→ PROBLEM DETAILS:
Compute how many lines in the data below contain "Jessica"; answer only with that number.

→ RECORDS FOR THIS EXERCISE:
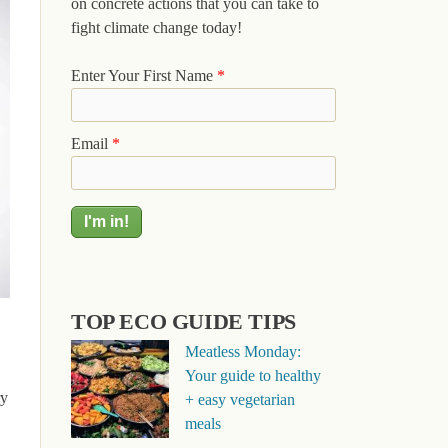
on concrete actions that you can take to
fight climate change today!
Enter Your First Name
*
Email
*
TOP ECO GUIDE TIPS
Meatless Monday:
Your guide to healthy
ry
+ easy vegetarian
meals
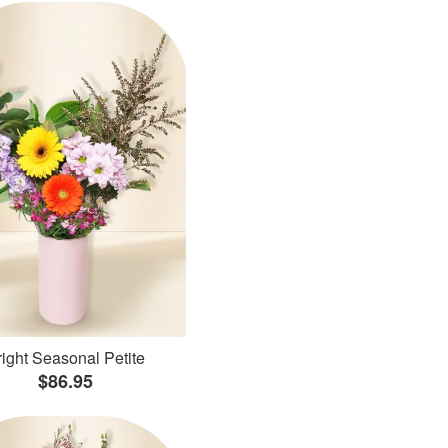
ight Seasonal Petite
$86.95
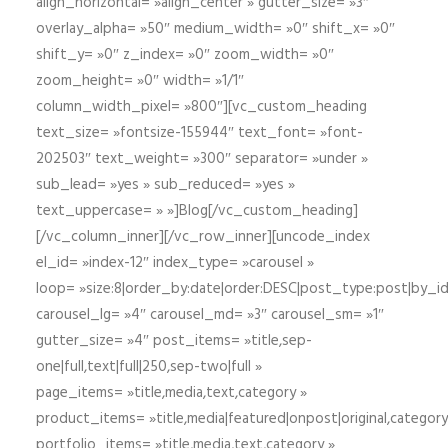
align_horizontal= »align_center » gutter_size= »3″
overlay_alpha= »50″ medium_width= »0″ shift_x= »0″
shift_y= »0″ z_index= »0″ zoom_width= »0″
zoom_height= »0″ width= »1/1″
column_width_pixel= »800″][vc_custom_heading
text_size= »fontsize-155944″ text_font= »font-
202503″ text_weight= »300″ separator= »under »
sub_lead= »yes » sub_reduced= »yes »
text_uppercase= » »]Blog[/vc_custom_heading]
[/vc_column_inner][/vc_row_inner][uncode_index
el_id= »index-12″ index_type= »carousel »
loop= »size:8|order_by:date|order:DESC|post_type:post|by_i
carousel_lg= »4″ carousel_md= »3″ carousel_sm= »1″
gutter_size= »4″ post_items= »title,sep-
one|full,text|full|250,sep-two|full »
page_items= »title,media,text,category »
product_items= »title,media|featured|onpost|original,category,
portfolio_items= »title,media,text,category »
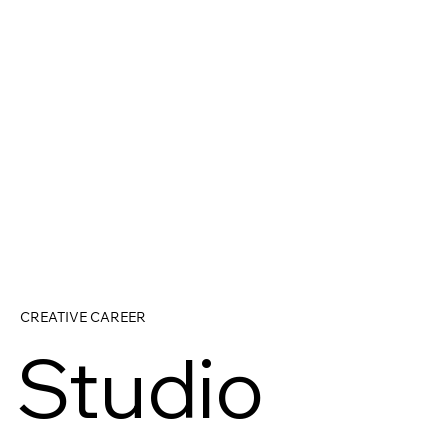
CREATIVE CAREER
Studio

--

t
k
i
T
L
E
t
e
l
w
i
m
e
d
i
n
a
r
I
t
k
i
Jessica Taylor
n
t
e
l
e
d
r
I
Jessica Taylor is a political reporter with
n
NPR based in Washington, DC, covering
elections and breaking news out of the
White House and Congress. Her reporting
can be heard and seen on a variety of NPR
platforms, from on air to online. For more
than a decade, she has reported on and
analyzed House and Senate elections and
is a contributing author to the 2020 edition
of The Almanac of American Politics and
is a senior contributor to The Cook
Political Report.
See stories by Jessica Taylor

→ WORKED SOLUTION:
3